Die Meisten, die produktiv mit dem PC arbeiten, arbeiten nicht mit dem Betriebssystem sondern mit unterschiedlichster Software. Solange die läuft ist es dem produktiven Nutzer egal, was darunter läuft.
Es steht und fällt eigentlich nur damit, ob das Programm auch unter Linux läuft.

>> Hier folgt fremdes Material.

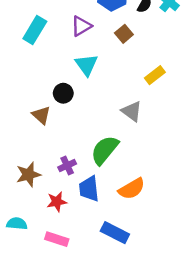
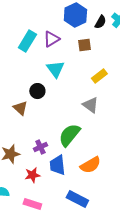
cyan rectangle: (35, 30) -> (27, 41), moved
brown square: (124, 34) -> (84, 45), turned 32
yellow rectangle: (155, 75) -> (99, 76), moved

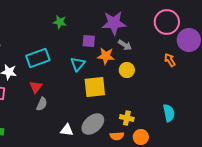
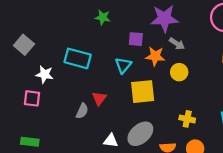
cyan rectangle: (38, 58) -> (78, 58), turned 35
red triangle: (36, 87) -> (99, 98), moved
yellow cross: (127, 118) -> (187, 119), moved

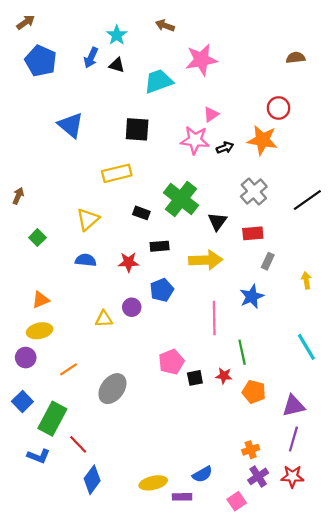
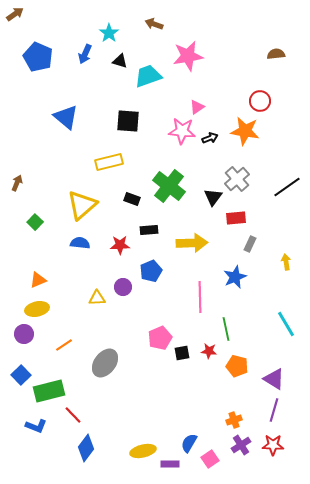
brown arrow: (26, 22) -> (15, 14), moved
black triangle: (117, 65) -> (120, 61), moved
yellow triangle: (88, 219) -> (82, 205), size x1.4
black triangle: (217, 222) -> (213, 197), moved
purple triangle: (293, 406) -> (274, 379), turned 45
green rectangle: (52, 419) -> (49, 391), turned 48
blue semicircle: (202, 474) -> (189, 443), turned 150
pink square: (237, 501) -> (210, 459), moved

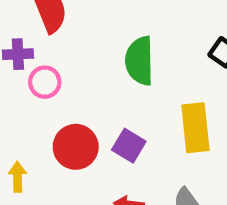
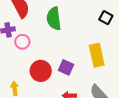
green semicircle: (140, 61) -> (54, 19), moved

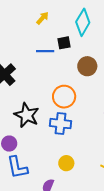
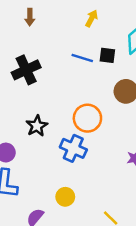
yellow arrow: (43, 18) -> (92, 18), turned -32
black star: (27, 115) -> (37, 126), size x0.7

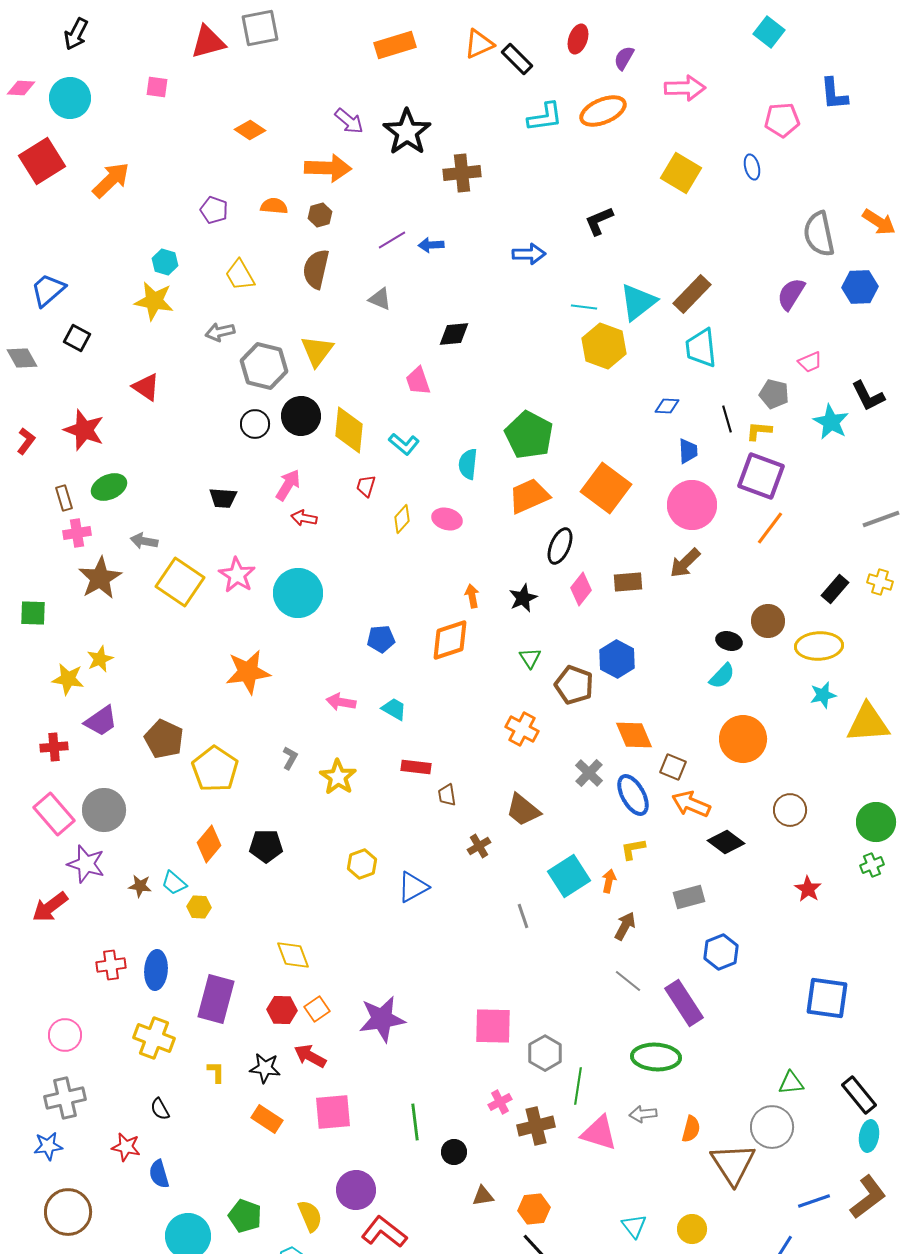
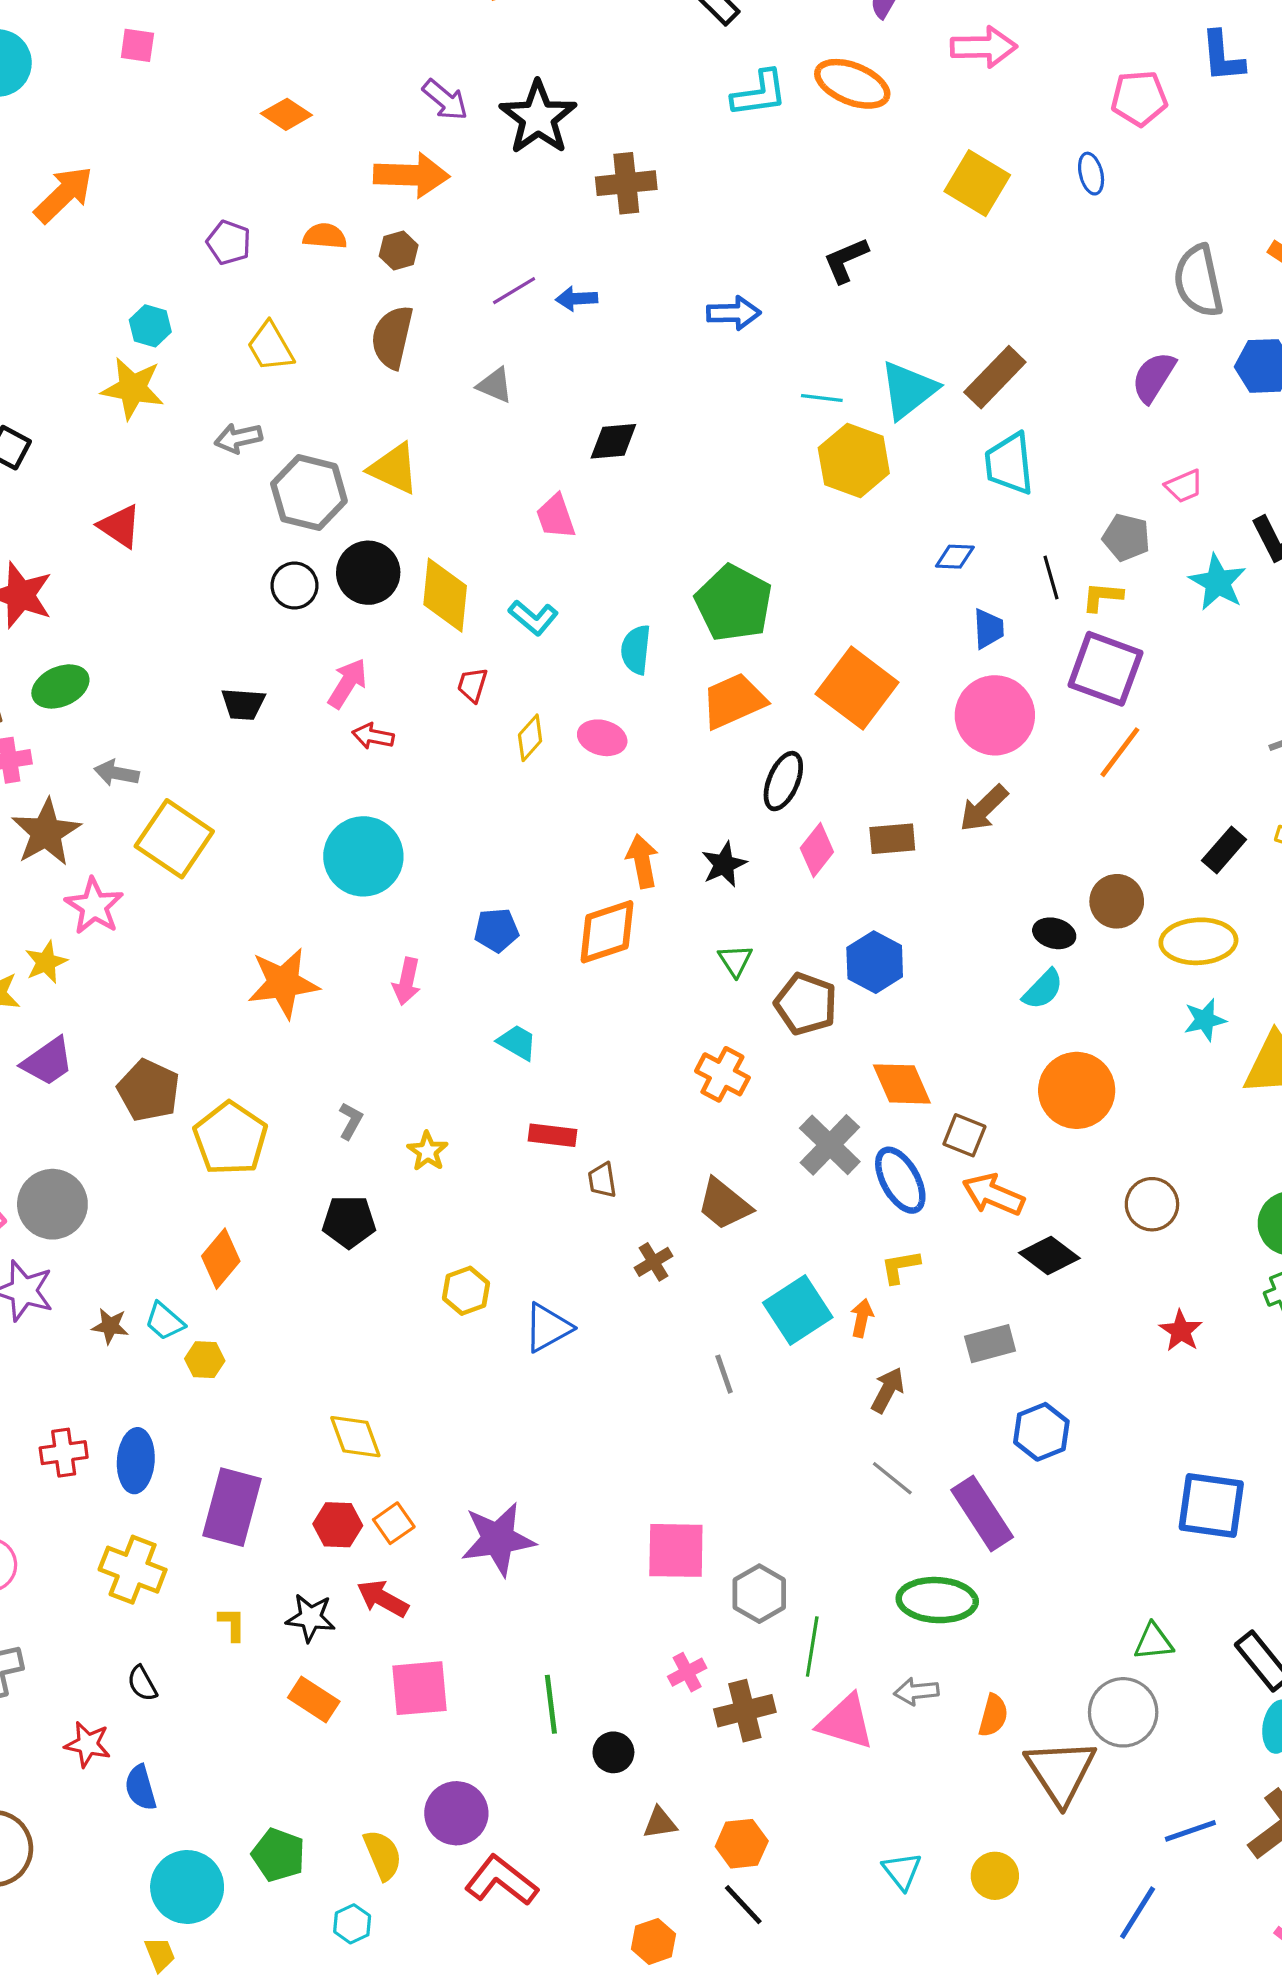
orange ellipse: (603, 111) -> (852, 84), turned 45
yellow triangle: (317, 351) -> (394, 469), turned -42
pink star: (237, 575) -> (94, 906), moved
orange arrow: (472, 596) -> (642, 861), size x1.4
pink arrow: (341, 702) -> (407, 981), moved, turned -88
gray cross: (589, 773) -> (830, 1145), size x1.4
yellow star: (338, 777) -> (428, 1151), size x0.7
black pentagon: (266, 846) -> (349, 1222), moved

Tut die meiste Software aber eben nicht, ich habe ja auch schon an mehreren stellen geschrieben das wenn es nur OS Umstellung wäre wäre es ja noch zu verkraften aber dabei auch den ganzen Softwarekatalog zu Kübeln das geht einfach nicht sofern der aus mehr als FF und VLC besteht.

SavageSkull schrieb:
Wenn man bereit ist, alternative Programme zu nutzen, weil es die bekannten nicht unter Linux gibt, dann dauert eine Umstellung sicherlich länger, aber sicher keine 3 Jahre.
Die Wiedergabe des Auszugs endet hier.